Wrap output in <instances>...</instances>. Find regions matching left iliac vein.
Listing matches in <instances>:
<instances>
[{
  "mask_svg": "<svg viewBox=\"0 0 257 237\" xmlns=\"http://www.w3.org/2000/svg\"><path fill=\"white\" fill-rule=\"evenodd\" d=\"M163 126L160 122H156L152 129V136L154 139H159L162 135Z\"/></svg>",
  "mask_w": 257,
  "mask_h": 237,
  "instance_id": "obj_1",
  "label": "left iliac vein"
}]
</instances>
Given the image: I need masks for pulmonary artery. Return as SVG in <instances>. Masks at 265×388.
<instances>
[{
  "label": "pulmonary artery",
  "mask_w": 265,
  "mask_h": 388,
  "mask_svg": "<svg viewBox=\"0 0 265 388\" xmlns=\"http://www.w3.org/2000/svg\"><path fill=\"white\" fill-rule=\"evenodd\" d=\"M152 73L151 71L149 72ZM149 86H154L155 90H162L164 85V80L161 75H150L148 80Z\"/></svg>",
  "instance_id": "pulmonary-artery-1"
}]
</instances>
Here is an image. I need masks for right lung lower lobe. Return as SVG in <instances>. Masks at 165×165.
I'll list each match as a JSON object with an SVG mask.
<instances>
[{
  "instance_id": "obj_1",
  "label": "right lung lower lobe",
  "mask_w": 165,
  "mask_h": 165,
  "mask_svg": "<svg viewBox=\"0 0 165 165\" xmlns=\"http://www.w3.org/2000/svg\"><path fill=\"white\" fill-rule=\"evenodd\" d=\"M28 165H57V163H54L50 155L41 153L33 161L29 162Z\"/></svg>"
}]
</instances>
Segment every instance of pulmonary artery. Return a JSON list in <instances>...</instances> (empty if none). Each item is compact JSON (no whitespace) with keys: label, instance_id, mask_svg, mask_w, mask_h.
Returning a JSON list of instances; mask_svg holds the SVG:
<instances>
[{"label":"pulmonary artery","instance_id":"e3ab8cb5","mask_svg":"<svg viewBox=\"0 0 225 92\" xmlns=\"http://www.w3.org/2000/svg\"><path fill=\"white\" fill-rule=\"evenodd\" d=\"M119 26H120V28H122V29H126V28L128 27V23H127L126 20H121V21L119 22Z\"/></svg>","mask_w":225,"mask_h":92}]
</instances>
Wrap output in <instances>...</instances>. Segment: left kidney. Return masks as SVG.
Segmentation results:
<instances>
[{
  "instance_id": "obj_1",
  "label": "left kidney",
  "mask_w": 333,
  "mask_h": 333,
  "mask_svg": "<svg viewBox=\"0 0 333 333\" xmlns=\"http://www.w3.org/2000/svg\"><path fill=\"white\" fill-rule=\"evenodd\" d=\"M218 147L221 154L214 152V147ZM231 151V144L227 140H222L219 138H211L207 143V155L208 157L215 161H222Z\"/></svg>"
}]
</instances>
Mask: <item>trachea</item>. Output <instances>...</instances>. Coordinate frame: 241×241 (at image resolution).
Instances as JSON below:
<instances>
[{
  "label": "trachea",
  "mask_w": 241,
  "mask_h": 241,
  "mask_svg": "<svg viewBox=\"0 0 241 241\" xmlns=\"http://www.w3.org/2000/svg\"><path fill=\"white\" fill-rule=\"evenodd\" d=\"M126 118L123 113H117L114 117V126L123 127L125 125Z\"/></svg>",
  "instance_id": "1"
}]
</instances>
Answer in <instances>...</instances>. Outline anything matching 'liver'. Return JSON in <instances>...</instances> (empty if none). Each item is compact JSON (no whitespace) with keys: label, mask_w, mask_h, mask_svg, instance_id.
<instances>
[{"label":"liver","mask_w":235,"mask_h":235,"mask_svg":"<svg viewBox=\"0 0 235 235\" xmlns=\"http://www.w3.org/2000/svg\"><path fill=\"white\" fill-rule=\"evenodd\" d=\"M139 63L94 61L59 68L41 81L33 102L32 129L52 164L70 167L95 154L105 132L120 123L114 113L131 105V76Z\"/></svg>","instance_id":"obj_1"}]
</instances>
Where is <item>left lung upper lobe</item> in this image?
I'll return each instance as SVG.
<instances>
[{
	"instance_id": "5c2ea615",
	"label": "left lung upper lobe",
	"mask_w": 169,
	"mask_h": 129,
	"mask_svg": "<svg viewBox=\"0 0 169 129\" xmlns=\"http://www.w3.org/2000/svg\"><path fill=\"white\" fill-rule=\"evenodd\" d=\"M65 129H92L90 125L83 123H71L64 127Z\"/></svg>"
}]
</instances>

--

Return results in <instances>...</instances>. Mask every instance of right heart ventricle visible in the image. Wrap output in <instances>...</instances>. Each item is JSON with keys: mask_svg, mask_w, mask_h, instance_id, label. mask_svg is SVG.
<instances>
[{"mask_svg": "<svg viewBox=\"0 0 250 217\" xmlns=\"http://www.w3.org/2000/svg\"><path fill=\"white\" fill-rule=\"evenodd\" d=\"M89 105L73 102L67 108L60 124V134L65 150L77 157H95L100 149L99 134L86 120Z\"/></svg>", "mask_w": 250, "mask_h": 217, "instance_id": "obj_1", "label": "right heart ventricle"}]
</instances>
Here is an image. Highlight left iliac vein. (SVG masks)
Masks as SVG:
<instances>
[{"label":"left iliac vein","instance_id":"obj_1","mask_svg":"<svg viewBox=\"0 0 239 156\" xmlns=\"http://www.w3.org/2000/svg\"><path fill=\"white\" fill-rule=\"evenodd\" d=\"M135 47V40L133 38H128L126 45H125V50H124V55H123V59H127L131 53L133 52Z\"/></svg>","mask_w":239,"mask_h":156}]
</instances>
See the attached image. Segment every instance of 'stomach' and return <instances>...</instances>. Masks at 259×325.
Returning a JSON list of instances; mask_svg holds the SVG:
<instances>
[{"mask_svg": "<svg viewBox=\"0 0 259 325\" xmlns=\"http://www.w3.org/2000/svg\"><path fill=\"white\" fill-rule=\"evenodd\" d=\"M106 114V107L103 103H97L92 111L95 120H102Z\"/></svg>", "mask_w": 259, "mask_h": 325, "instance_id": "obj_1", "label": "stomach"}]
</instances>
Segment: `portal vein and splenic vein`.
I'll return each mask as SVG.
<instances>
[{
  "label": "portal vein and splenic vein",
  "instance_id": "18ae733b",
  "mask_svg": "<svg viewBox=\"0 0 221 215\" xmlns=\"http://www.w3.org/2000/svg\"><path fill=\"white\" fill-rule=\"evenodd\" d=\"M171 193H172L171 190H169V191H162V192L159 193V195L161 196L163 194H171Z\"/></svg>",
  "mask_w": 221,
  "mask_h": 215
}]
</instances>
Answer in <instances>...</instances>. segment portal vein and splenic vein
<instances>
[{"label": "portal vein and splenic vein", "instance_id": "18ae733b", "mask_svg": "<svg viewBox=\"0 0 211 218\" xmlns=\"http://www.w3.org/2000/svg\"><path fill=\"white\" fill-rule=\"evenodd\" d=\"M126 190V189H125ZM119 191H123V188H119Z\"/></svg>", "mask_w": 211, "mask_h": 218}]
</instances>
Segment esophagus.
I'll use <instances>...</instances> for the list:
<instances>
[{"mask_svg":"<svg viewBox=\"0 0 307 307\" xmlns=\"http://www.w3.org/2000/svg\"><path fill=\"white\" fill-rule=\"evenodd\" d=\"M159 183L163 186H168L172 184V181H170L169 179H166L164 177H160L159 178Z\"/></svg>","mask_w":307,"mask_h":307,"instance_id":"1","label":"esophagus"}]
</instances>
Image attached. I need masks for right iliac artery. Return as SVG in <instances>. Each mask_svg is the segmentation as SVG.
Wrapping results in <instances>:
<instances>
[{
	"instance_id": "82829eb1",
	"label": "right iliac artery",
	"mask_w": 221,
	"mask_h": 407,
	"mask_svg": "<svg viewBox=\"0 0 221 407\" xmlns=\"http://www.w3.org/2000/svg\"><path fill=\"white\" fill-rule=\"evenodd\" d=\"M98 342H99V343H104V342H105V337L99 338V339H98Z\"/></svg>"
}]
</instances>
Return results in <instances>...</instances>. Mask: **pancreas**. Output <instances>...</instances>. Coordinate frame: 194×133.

Action item> Produce a word-for-word copy of everything above from the line holding "Image attached. I" down to the line holding "Coordinate frame: 194×133.", with both of those lines kept.

Solution to this exercise>
Image attached. I need masks for right iliac artery. Return as SVG in <instances>. Each mask_svg is the segmentation as SVG.
Wrapping results in <instances>:
<instances>
[{
	"instance_id": "82829eb1",
	"label": "right iliac artery",
	"mask_w": 221,
	"mask_h": 407,
	"mask_svg": "<svg viewBox=\"0 0 221 407\" xmlns=\"http://www.w3.org/2000/svg\"><path fill=\"white\" fill-rule=\"evenodd\" d=\"M98 342H99V343H104V342H105V337L99 338V339H98Z\"/></svg>"
}]
</instances>
Return results in <instances>...</instances>. Mask: **pancreas**. Output <instances>...</instances>. Coordinate frame: 194×133.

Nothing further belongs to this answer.